Manipulating Character Strings (i.e. text)

Want to learn more? I recommend working through: R for Data Science, R Cookbook, and R Graphics Cookbook.

R can handle a number of types of data, including numbers and text. In R, the text is refered to as character strings and is always wrapped in double quotation marks.
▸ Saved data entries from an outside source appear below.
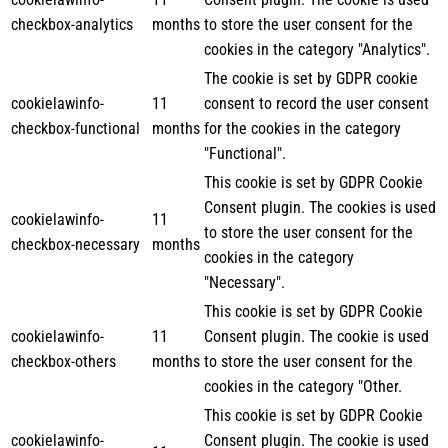
checkbox-analytics
months
to store the user consent for the
cookies in the category "Analytics".
The cookie is set by GDPR cookie
cookielawinfo-
11
consent to record the user consent
checkbox-functional
months
for the cookies in the category
"Functional".
This cookie is set by GDPR Cookie
Consent plugin. The cookies is used
cookielawinfo-
11
to store the user consent for the
checkbox-necessary
months
cookies in the category
"Necessary".
This cookie is set by GDPR Cookie
cookielawinfo-
11
Consent plugin. The cookie is used
checkbox-others
months
to store the user consent for the
cookies in the category "Other.
This cookie is set by GDPR Cookie
cookielawinfo-
Consent plugin. The cookie is used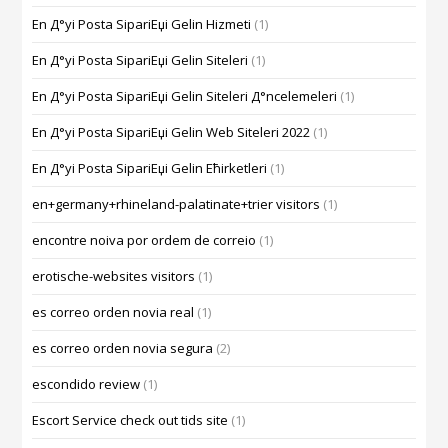
En Д°yi Posta SipariЕџi Gelin Hizmeti
(1)
En Д°yi Posta SipariЕџi Gelin Siteleri
(1)
En Д°yi Posta SipariЕџi Gelin Siteleri Д°ncelemeleri
(1)
En Д°yi Posta SipariЕџi Gelin Web Siteleri 2022
(1)
En Д°yi Posta SipariЕџi Gelin Ећirketleri
(1)
en+germany+rhineland-palatinate+trier visitors
(1)
encontre noiva por ordem de correio
(1)
erotische-websites visitors
(1)
es correo orden novia real
(1)
es correo orden novia segura
(2)
escondido review
(1)
Escort Service check out tids site
(1)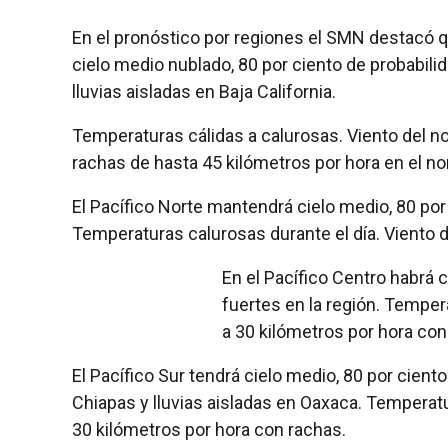
En el pronóstico por regiones el SMN destacó qu
cielo medio nublado, 80 por ciento de probabilid
lluvias aisladas en Baja California.
Temperaturas cálidas a calurosas. Viento del no
rachas de hasta 45 kilómetros por hora en el nor
El Pacífico Norte mantendrá cielo medio, 80 por 
Temperaturas calurosas durante el día. Viento d
En el Pacífico Centro habrá c
fuertes en la región. Temper
a 30 kilómetros por hora con
El Pacífico Sur tendrá cielo medio, 80 por ciento
Chiapas y lluvias aisladas en Oaxaca. Temperat
30 kilómetros por hora con rachas.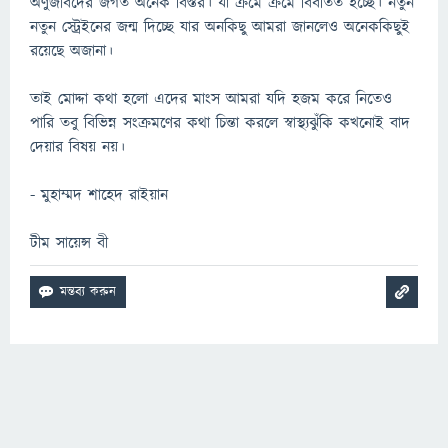
অণুজীবদের জগত অনেক বিস্তর। যা ক্রমে ক্রমে বিবর্তিত হচ্ছে। নতুন
নতুন স্ট্রেইনের জন্ম দিচ্ছে যার অনকিছু আমরা জানলেও অনেককিছুই
রয়েছে অজানা।
তাই মোদ্দা কথা হলো এদের মাংস আমরা যদি হজম করে নিতেও
পারি তবু বিভিন্ন সংক্রমণের কথা চিন্তা করলে স্বাস্থ্যঝুঁকি কখনোই বাদ
দেয়ার বিষয় নয়।
- মুহাম্মদ শাহেদ রাইয়ান
টীম সায়েন্স বী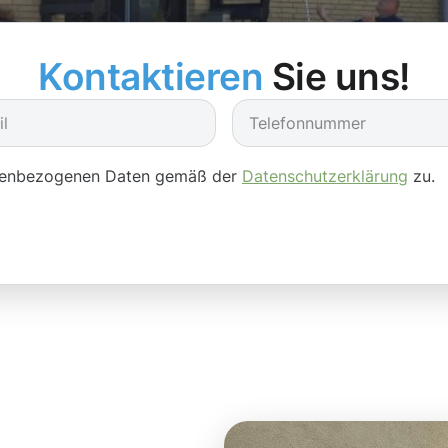
Kontaktieren
Sie uns!
onenbezogenen Daten gemäß der
Datenschutzerklärung
zu.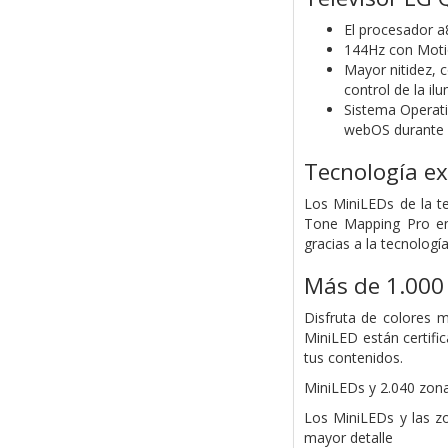
El procesador a8
144Hz con Moti
Mayor nitidez, c
control de la i
Sistema Operati
webOS durante
Tecnología ex
Los MiniLEDs de la te
Tone Mapping Pro en 
gracias a la tecnolo
Más de 1.000 
Disfruta de colores 
MiniLED están certifi
tus contenidos.
MiniLEDs y 2.040 zona
Los MiniLEDs y las zo
mayor detalle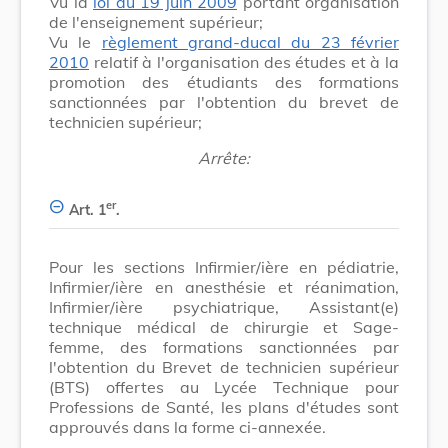
Vu la
loi du 19 juin 2009
portant organisation
de l'enseignement supérieur;
Vu le
règlement grand-ducal du 23 février
2010
relatif à l'organisation des études et à la
promotion des étudiants des formations
sanctionnées par l'obtention du brevet de
technicien supérieur;
Arrête:
er
Art. 1
.
Pour les sections Infirmier/ière en pédiatrie,
Infirmier/ière en anesthésie et réanimation,
Infirmier/ière psychiatrique, Assistant(e)
technique médical de chirurgie et Sage-
femme, des formations sanctionnées par
l'obtention du Brevet de technicien supérieur
(BTS) offertes au Lycée Technique pour
Professions de Santé, les plans d'études sont
approuvés dans la forme ci-annexée.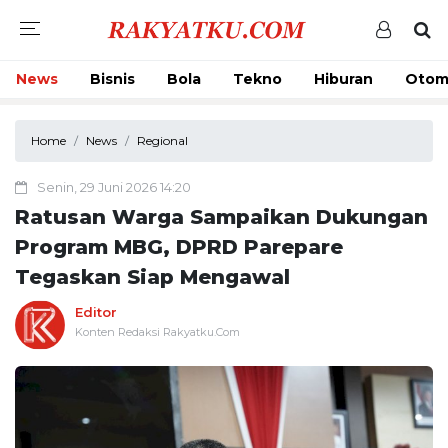
News
Bisnis
Bola
Tekno
Hiburan
Otom
Home
News
Regional
Senin, 29 Juni 2026 14:20
Ratusan Warga Sampaikan Dukungan
Program MBG, DPRD Parepare
Tegaskan Siap Mengawal
Editor
Konten Redaksi Rakyatku.Com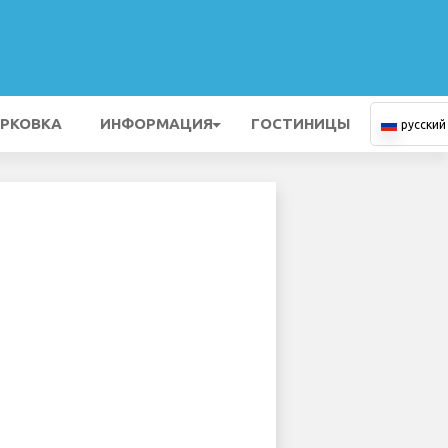
РКОВКА
ИНФОРМАЦИЯ
ГОСТИНИЦЫ
русский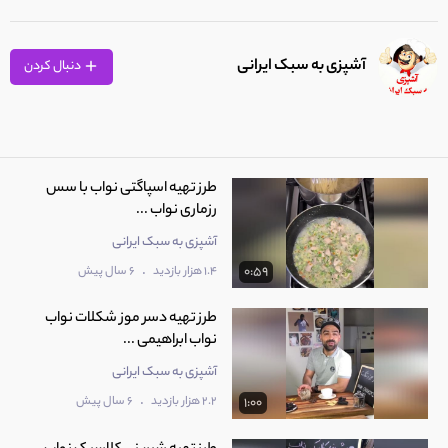
آشپزی به سبک ایرانی
دنبال کردن
طرز تهیه اسپاگتی نواب با سس
رزماری نواب ...
آشپزی به سبک ایرانی
.
1.4 هزار بازدید
6 سال پیش
0:59
طرز تهیه دسر موز شکلات نواب
نواب ابراهیمی ...
آشپزی به سبک ایرانی
.
2.2 هزار بازدید
6 سال پیش
1:00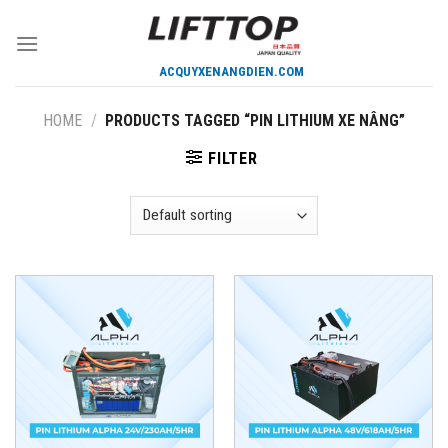
Skip
to
content
HOME
/
PRODUCTS TAGGED “PIN LITHIUM XE NÂNG”
FILTER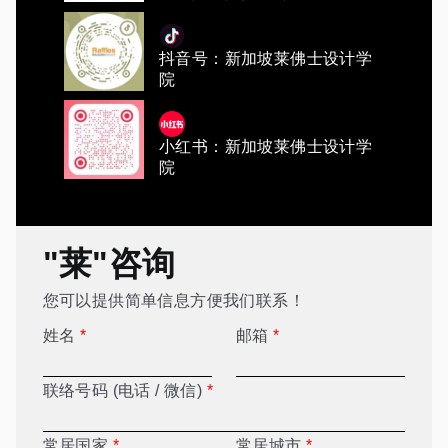
抖音号：新加坡莱佛士设计学
院
小红书：新加坡莱佛士设计学
院
"莱"咨询
您可以提供简单信息方便我们联系！
姓名
*
邮箱
*
联络号码 (电话 / 微信)
*
常居国家
*
常居城市
*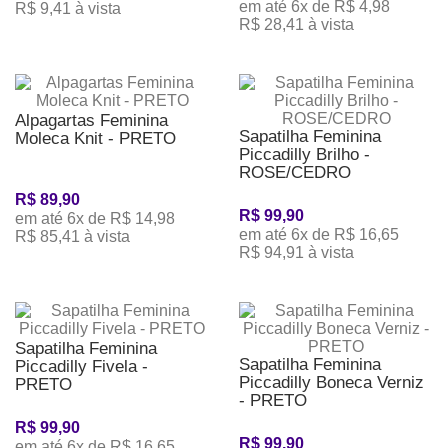
em até 6x de R$ 4,98
R$ 9,41 à vista
R$ 28,41 à vista
Alpagartas Feminina
Sapatilha Feminina
Moleca Knit - PRETO
Piccadilly Brilho -
ROSE/CEDRO
R$ 89,90
R$ 99,90
em até 6x de R$ 14,98
em até 6x de R$ 16,65
R$ 85,41 à vista
R$ 94,91 à vista
Sapatilha Feminina
Sapatilha Feminina
Piccadilly Fivela -
Piccadilly Boneca Verniz
PRETO
- PRETO
R$ 99,90
R$ 99,90
em até 6x de R$ 16,65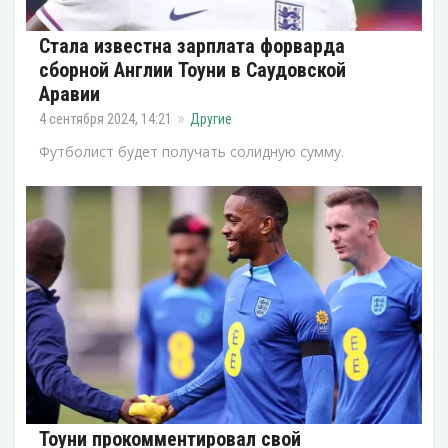
Стала известна зарплата форварда
сборной Англии Тоуни в Саудовской
Аравии
4 сентября 2024, 14:21
Другие
Футболист будет получать солидную сумму.
Тоуни прокомментировал свой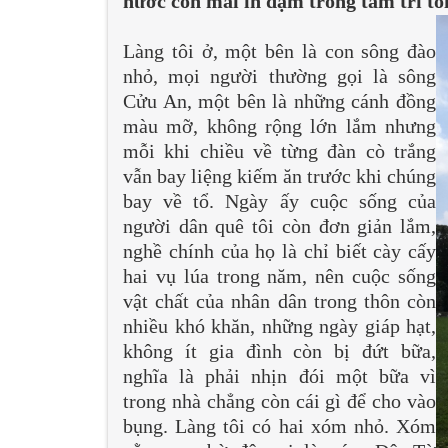
nước còn mãi in đậm trong tâm trí tôi
Làng tôi ở, một bên là con sông đào
nhỏ, mọi người thường gọi là sông
Cửu An, một bên là những cánh đồng
màu mỡ, không rộng lớn lắm nhưng
mỗi khi chiều về từng đàn cò trắng
vẫn bay liệng kiếm ăn trước khi chúng
bay về tổ. Ngày ấy cuộc sống của
người dân quê tôi còn đơn giản lắm,
nghề chính của họ là chỉ biết cày cấy
hai vụ lúa trong năm, nên cuộc sống
vật chất của nhân dân trong thôn còn
nhiều khó khăn, những ngày giáp hạt,
không ít gia đình còn bị đứt bữa,
nghĩa là phải nhịn đói một bữa vì
trong nhà chẳng còn cái gì để cho vào
bụng. Làng tôi có hai xóm nhỏ. Xóm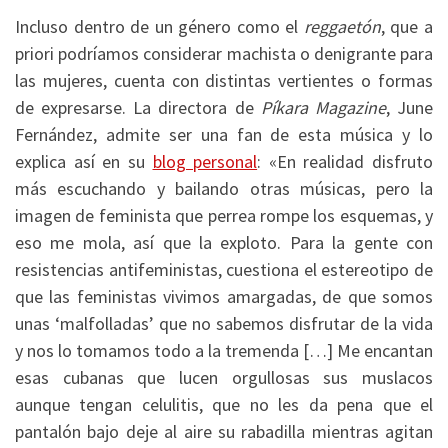
Incluso dentro de un género como el
reggaetón
, que a
priori podríamos considerar machista o denigrante para
las mujeres, cuenta con distintas vertientes o formas
de expresarse. La directora de
Píkara Magazine
, June
Fernández, admite ser una fan de esta música y lo
explica así en su
blog personal
: «En realidad disfruto
más escuchando y bailando otras músicas, pero la
imagen de feminista que perrea rompe los esquemas, y
eso me mola, así que la exploto. Para la gente con
resistencias antifeministas, cuestiona el estereotipo de
que las feministas vivimos amargadas, de que somos
unas ‘malfolladas’ que no sabemos disfrutar de la vida
y nos lo tomamos todo a la tremenda […] Me encantan
esas cubanas que lucen orgullosas sus muslacos
aunque tengan celulitis, que no les da pena que el
pantalón bajo deje al aire su rabadilla mientras agitan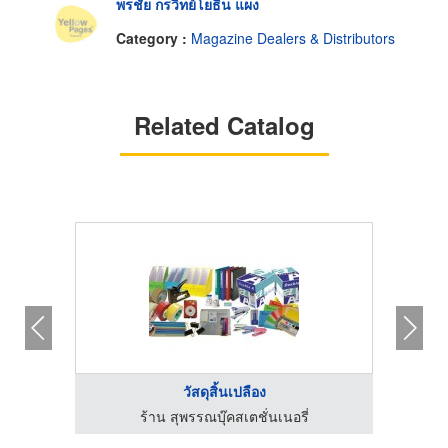
พรชัย กรวิทย์โยธิน แผง
Category :
Magazine Dealers & Distributors
Related Catalog
วัสดุสิ้นเปลือง
ร้าน สุพรรณบุ๊คสเตชั่นเนอรี่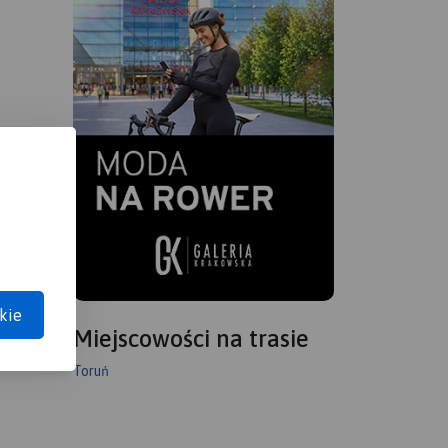
kie
Miejscowości na trasie
Toruń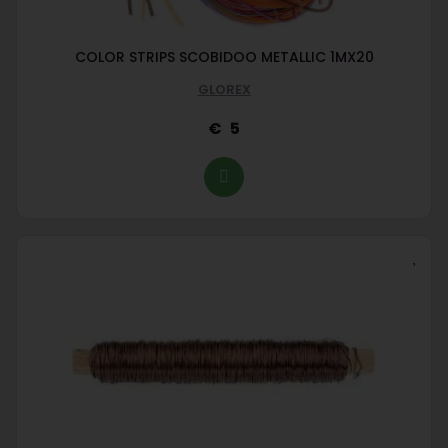
COLOR STRIPS SCOBIDOO METALLIC 1MX20
GLOREX
5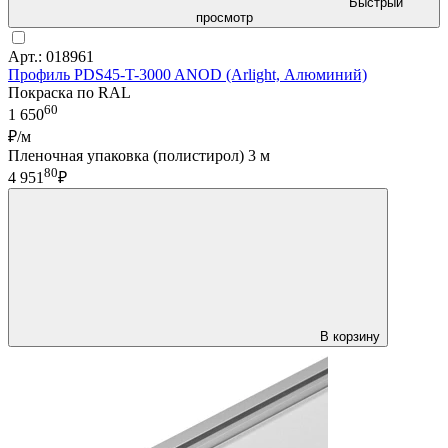
Быстрый
просмотр
Арт.: 018961
Профиль PDS45-T-3000 ANOD (Arlight, Алюминий)
Покраска по RAL
60
1 650
₽/м
Пленочная упаковка (полистирол) 3 м
80
4 951
₽
В корзину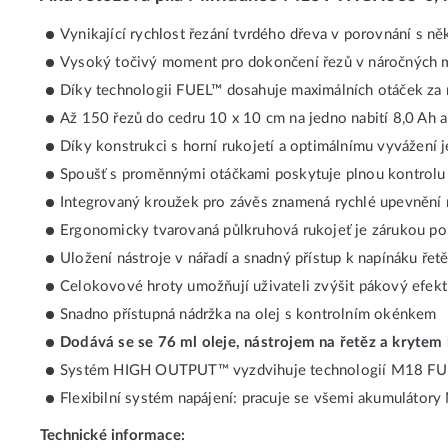
Vynikající rychlost řezání tvrdého dřeva v porovnání s 
Vysoký točivý moment pro dokončení řezů v náročných mat
Díky technologii FUEL™ dosahuje maximálních otáček za
Až 150 řezů do cedru 10 x 10 cm na jedno nabití 8,0 A
Díky konstrukci s horní rukojetí a optimálnímu vyvážení j
Spoušť s proměnnými otáčkami poskytuje plnou kontrol
Integrovaný kroužek pro závěs znamená rychlé upevnění n
Ergonomicky tvarovaná půlkruhová rukojeť je zárukou p
Uložení nástroje v nářadí a snadný přístup k napínáku řetě
Celokovové hroty umožňují uživateli zvýšit pákový efekt 
Snadno přístupná nádržka na olej s kontrolním okénkem
Dodává se se 76 ml oleje, nástrojem na řetěz a krytem 
Systém HIGH OUTPUT™ vyzdvihuje technologií M18 FUEL™
Flexibilní systém napájení: pracuje se všemi akumulá
Technické informace: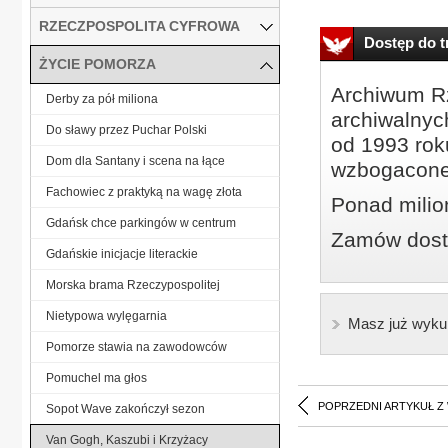
RZECZPOSPOLITA CYFROWA
Dostęp do tr
ŻYCIE POMORZA
Archiwum Rz
Derby za pół miliona
archiwalnyc
Do sławy przez Puchar Polski
od 1993 roku
Dom dla Santany i scena na łące
wzbogacone
Fachowiec z praktyką na wagę złota
Ponad milio
Gdańsk chce parkingów w centrum
Zamów dostę
Gdańskie inicjacje literackie
Morska brama Rzeczypospolitej
Nietypowa wylęgarnia
Masz już wyku
Pomorze stawia na zawodowców
Pomuchel ma głos
POPRZEDNI ARTYKUŁ Z
Sopot Wave zakończył sezon
Van Gogh, Kaszubi i Krzyżacy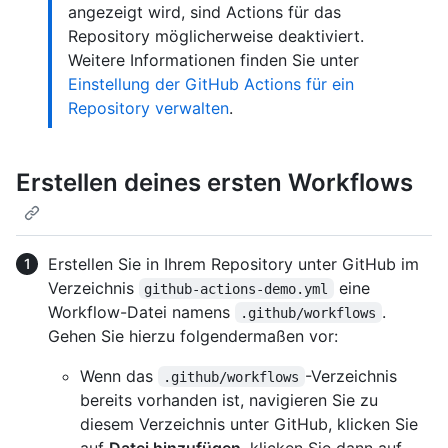
angezeigt wird, sind Actions für das
Repository möglicherweise deaktiviert.
Weitere Informationen finden Sie unter
Einstellung der GitHub Actions für ein
Repository verwalten
.
Erstellen deines ersten Workflows
Erstellen Sie in Ihrem Repository unter GitHub im
Verzeichnis
eine
github-actions-demo.yml
Workflow-Datei namens
.
.github/workflows
Gehen Sie hierzu folgendermaßen vor:
Wenn das
-Verzeichnis
.github/workflows
bereits vorhanden ist, navigieren Sie zu
diesem Verzeichnis unter GitHub, klicken Sie
auf
Datei hinzufügen
, klicken Sie dann auf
In other words, if something is inside quotation marks, it is treated as text.

R has a number of functions avaliable for manipulating text.

# create simulated district crime name
district <- factor(c("NORTH", "NORTHWEST", "CENTRAL", "SOUTH", "SOUTHWEST", "WESTERN"))

Count the number of characters in each individual character string in an object

# display each district's name
levels(district)
[1] "CENTRAL"   "NORTH"     "NORTHWEST" "SOUTH"     "SOUTHWEST" "WESTERN"

You can also display text without quotes, although it is rare you would want to do so.

# display each police district's name
levels(district)
[1] "CENTRAL"   "NORTH"     "NORTHWEST" "SOUTH"     "SOUTHWEST" "WESTERN"
# display each police district's name without quotes
noquote(levels(district))
[1] CENTRAL   NORTH     NORTHWEST SOUTH     SOUTHWEST WESTERN

R can add characters to a vector of character strings using the paste function

# Add "DISTRICT" to the name of each police district
paste(levels(district), "DISTRICT")
[1] "CENTRAL DISTRICT"   "NORTH DISTRICT"     "NORTHWEST DISTRICT"
[4] "SOUTH DISTRICT"     "SOUTHWEST DISTRICT" "WESTERN DISTRICT"

Extracting Segments Of Character Strings using Substring Function

# Extract characters from district names, starting at the 1st character and ending at the 5th character
substr(district, 1, 5)
[1] "NORTH" "NORTH" "CENTR" "SOUTH" "SOUTH" "WESTE"